October 22, 2011

A New Painting: "White Triangle"

White Triangle, egg tempera on calfskin parchment, 6 5/8 x 8 inches.

This is a very simple image, which nonetheless required a lot of decisions along the way, beginning with how large to make the painting. At first I had the horizontal dimension at 7 1/2 inches, but thought a slightly larger size would work better; it's surprising how a small change – in this case only 1/2 inch – can make a big difference in the scale of pictured objects. The second big decision was how much texture to include in the painting: in my reference photo the upper part of the blue was a rust red color, variegated reds with some blue mixed in, which was also the case with the blue vertical bar. There was also a good deal of texture in the white; it was torn and uneven.
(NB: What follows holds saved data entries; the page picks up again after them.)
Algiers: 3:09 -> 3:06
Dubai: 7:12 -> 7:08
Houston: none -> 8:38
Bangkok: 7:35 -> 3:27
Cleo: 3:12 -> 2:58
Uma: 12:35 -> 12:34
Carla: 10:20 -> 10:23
I kept some variation in color and value, but it's pretty subtle compared to the original; I chose to have a strong blue/white image. To achieve an opaque white I had to paint many layers of color, using a large round brush and freely mixing slight hue and value shifts on the surface. My aim is to have a lively surface enhance the minimal composition, to give a sense of weight and presence to the forms, with the two bolts holding it all down.

This photo, shot with the light at an angle, shows the uneven surface of the parchment. Because my calfskin painting surface came from a living being it sometimes is not completely smooth. I bought one skin that had a "natural" finish and more obvious veining than other skins I've used. So I am using it in paintings where the surface irregularities will add to the painting and not be a distraction; I think that this surface works for this painting, and its silken feel is very luscious to work on.
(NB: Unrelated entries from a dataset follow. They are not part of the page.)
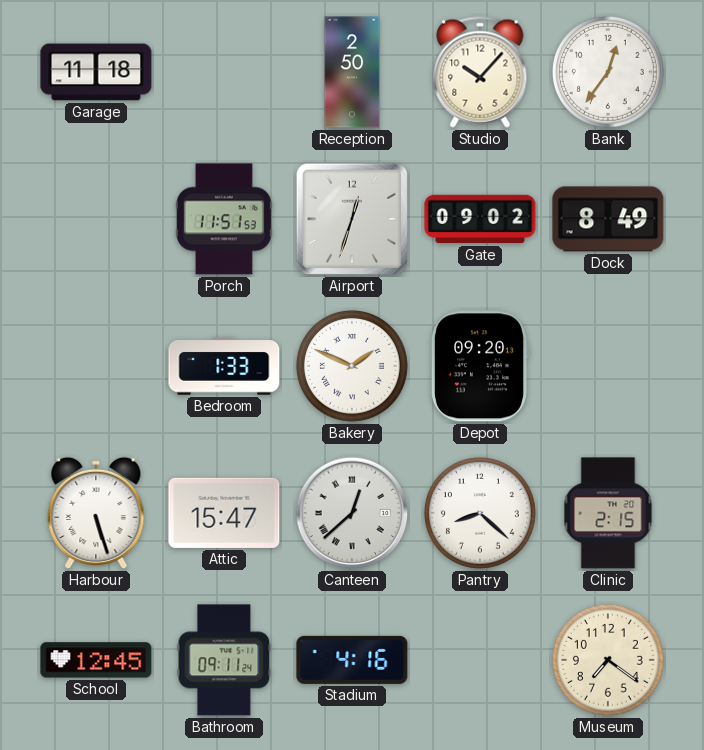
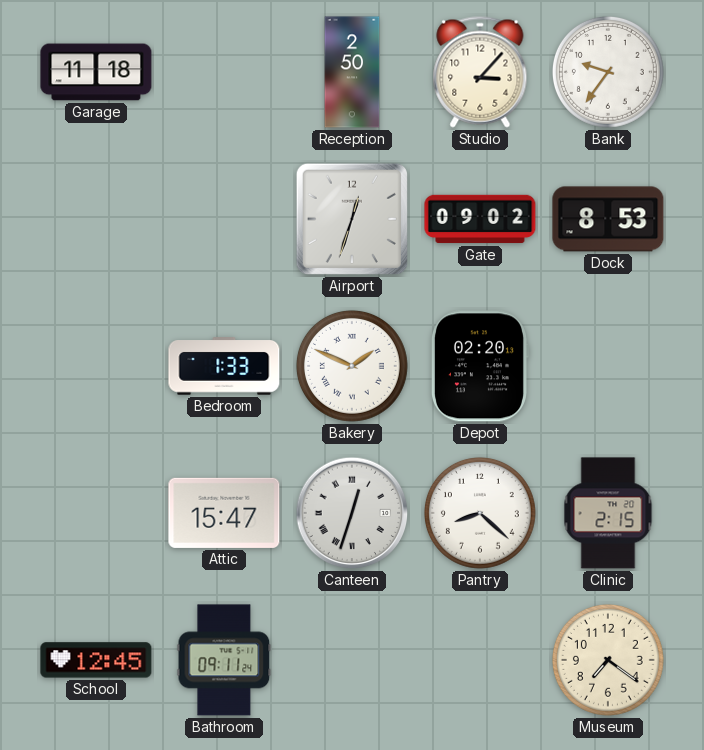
Studio: 10:07 -> 3:07
Bank: 12:36 -> 9:36
Porch: 11:51 -> none
Dock: 8:49 -> 8:53
Depot: 09:20 -> 02:20
Harbour: 5:27 -> none
Canteen: 12:38 -> 12:33
Stadium: 4:16 -> none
  1. It does look real. I feel like I could reach out and lift that flap. Excellent.

  2. and i love the way this relates to the pink icon at the top of your page. the blues are wonderfully dense and the composition a fine example of simplexity.

  3. These new paintings are really beautiful!

  4. this is as if one could reach out and touch it...very beautiful...i am off to read your pdf on tempera...

    interestingly i was yesterday on a site by jeff bryant(i think) about encaustic called egg-oil-wax or some variation that had many ways of mixing these ingredients to create interesting variations ... fascinating stuff if i can find the chemical and not die from using it. :)

  5. thank you, everyone, so much.
    Linda, there is something called an egg-oil emulsion, but I didn't know about also adding wax. Sounds like it could be interesting.

  6. Very interesting to me the way the planes move back and forth. Strong, nice piece that I bet holds up over time.